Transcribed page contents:
-=-=-=-=-

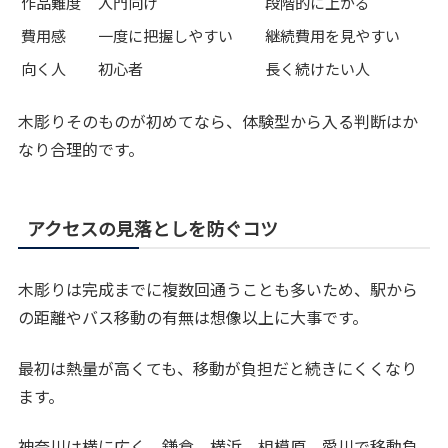
作品難度
入門向け
段階的に上がる
費用感
一度に把握しやすい
継続費用を見やすい
向く人
初心者
長く続けたい人
木彫りそのものが初めてなら、体験型から入る判断はか
なり合理的です。
アクセスの見落としを防ぐコツ
木彫りは完成までに複数回通うことも多いため、駅から
の距離やバス移動の有無は想像以上に大事です。
最初は熱量が高くても、移動が負担だと続きにくくなり
ます。
神奈川は横に広く、鎌倉、横浜、相模原、愛川で移動負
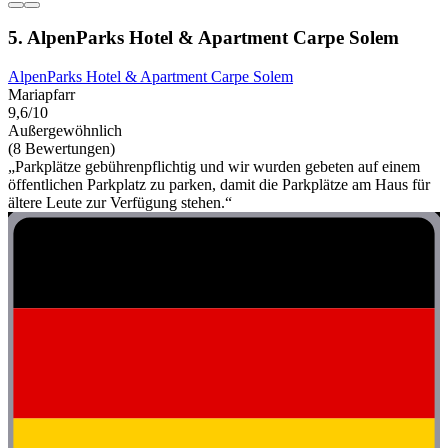
5. AlpenParks Hotel & Apartment Carpe Solem
AlpenParks Hotel & Apartment Carpe Solem
Mariapfarr
9,6/10
Außergewöhnlich
(8 Bewertungen)
„Parkplätze gebührenpflichtig und wir wurden gebeten auf einem
öffentlichen Parkplatz zu parken, damit die Parkplätze am Haus für
ältere Leute zur Verfügung stehen.“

-=-=-=-=-

Task brief:
Could you set down, exactly as written, every line from the start of the records above through the line containing "5. AlpenParks Hotel & Apartment Carpe Solem", leaving the pictures out?

Reply:
作品難度
入門向け
段階的に上がる
費用感
一度に把握しやすい
継続費用を見やすい
向く人
初心者
長く続けたい人
木彫りそのものが初めてなら、体験型から入る判断はか
なり合理的です。
アクセスの見落としを防ぐコツ
木彫りは完成までに複数回通うことも多いため、駅から
の距離やバス移動の有無は想像以上に大事です。
最初は熱量が高くても、移動が負担だと続きにくくなり
ます。
神奈川は横に広く、鎌倉、横浜、相模原、愛川で移動負
5. AlpenParks Hotel & Apartment Carpe Solem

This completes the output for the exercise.